Mounting your Ruger to one of these replacement stocks is a snap. Simply remove your barreled action from the original stock by unscrewing the retaining screw in front of the magazine port and-using the same screw-fasten it to the synthetic stock. Butler Creek's stock does not interfere with the safety or any other part of the action. It fits like the proverbial glove.

Butler Creek's folding stock features a very comfortable and practical pistol grip and I discovered at the range that this setup allows a shooter to get a firm hold on the rifle, for very accurate shooting. The accompanying photo shows a group of 25 shots on that Birchwood Casey Shoot-N-C target. These were Remington .22 Long Rifle hollowpoints and, take my word for it, any rabbit, grouse, squirrel or other small target that gets in the way of this rifle, with this load, is a goner.

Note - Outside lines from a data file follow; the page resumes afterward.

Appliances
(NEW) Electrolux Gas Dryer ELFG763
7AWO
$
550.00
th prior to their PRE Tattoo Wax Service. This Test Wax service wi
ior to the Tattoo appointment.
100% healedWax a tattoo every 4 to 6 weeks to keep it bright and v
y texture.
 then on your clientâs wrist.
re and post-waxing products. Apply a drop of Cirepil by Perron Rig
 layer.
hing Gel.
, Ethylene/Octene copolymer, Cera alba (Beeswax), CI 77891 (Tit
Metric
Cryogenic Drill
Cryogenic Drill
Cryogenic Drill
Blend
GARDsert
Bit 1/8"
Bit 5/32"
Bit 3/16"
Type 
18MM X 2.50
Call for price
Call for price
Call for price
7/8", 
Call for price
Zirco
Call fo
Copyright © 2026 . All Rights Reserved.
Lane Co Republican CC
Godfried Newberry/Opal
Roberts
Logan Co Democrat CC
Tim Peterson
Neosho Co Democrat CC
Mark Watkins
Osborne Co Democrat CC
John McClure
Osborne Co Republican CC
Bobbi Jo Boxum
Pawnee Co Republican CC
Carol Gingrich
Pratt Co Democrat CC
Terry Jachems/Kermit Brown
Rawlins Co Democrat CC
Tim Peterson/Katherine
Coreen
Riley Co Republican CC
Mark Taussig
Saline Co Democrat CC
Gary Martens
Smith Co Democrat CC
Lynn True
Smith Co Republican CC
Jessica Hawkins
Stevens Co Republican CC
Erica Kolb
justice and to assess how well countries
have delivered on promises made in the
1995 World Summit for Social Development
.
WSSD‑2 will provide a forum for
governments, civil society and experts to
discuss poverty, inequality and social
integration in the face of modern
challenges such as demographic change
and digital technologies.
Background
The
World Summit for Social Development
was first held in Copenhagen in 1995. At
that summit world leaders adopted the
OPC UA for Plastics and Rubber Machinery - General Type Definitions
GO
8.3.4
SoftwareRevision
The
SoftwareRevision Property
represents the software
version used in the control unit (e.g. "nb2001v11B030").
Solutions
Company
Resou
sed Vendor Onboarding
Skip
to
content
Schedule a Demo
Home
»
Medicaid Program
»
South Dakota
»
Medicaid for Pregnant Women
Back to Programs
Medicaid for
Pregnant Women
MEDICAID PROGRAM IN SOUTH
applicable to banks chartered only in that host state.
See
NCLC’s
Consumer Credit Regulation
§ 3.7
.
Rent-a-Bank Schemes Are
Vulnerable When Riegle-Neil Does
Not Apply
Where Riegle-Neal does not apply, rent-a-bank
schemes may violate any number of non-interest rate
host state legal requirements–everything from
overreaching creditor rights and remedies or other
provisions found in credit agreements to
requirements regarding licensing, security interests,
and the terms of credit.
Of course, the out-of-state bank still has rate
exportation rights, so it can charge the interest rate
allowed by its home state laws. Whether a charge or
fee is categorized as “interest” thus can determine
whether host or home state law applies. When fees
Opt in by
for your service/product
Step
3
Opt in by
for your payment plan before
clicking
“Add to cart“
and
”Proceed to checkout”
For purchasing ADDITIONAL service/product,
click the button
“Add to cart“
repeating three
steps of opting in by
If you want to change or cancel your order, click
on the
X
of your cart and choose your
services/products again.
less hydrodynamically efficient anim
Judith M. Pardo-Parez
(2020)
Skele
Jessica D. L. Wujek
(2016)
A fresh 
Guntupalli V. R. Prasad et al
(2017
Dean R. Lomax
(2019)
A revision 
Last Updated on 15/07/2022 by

The Hot Lips banana magazine uses a long band-type spring that coils back to the top. My test model had synthetic feed lips as opposed to Ruger's metal lips on its factory magazines, but it seemed to work pretty well right out of the box. I had two failures to feed on the first magazine-full, but subsequent shooting seemed to eliminate this problem, so it might just have been that the spring needed to be uncoiled to full capacity just once to smooth things out.

I can say without hesitation that at the earliest opportunity, I'll pick up another one of these to do exactly as Waldron suggested: Put this handy little rifle in a tough nylon case with the two big magazines and a couple of 100-round boxes of rimfires. When I travel during the winter, that rifle will be behind the seat of my truck.

This does not mean, of course, that I am ready to abandon Ruger's factory stock and rotary magazines. Only a fool would do that, because with the wooden stock on this rifle, and the factory magazines, this is one very handsome and functional rifle. I plan to put a lot of meat in the pot with this gun, in both configurations: With the factory stock mounted, and during the winter with the folding synthetic stock on the gun.

1989-90 Demonstration
I remember back in the late 1980s and early '90s before the federal ban was passed, when a demonstration was put on for an audience that didn't know the difference between an "assault rifle" and any other semi-auto. As the audience looked on, a man took a Ruger 10/22, swapped out the factory stock for one of Butler Creek's superb replacements, added the 25-round magazine, and suddenly most people in the audience understood just how ridiculous it was to write a law that banned cosmetics.

I've recently been told by someone looking at the rifle with the folding stock: "That doesn't look like a hunting rifle." My response was pretty blunt: "Well, it's the same gun, the same ammunition, the same scope, and you can hunt with this."

Can you imagine this rifle on the plains of Montana where prairie dogs are an abundant pest?

Butler Creek manufacturers several synthetic replacement stocks for the Ruger 10/22. Over the years, they have earned a reputation for durability and longevity.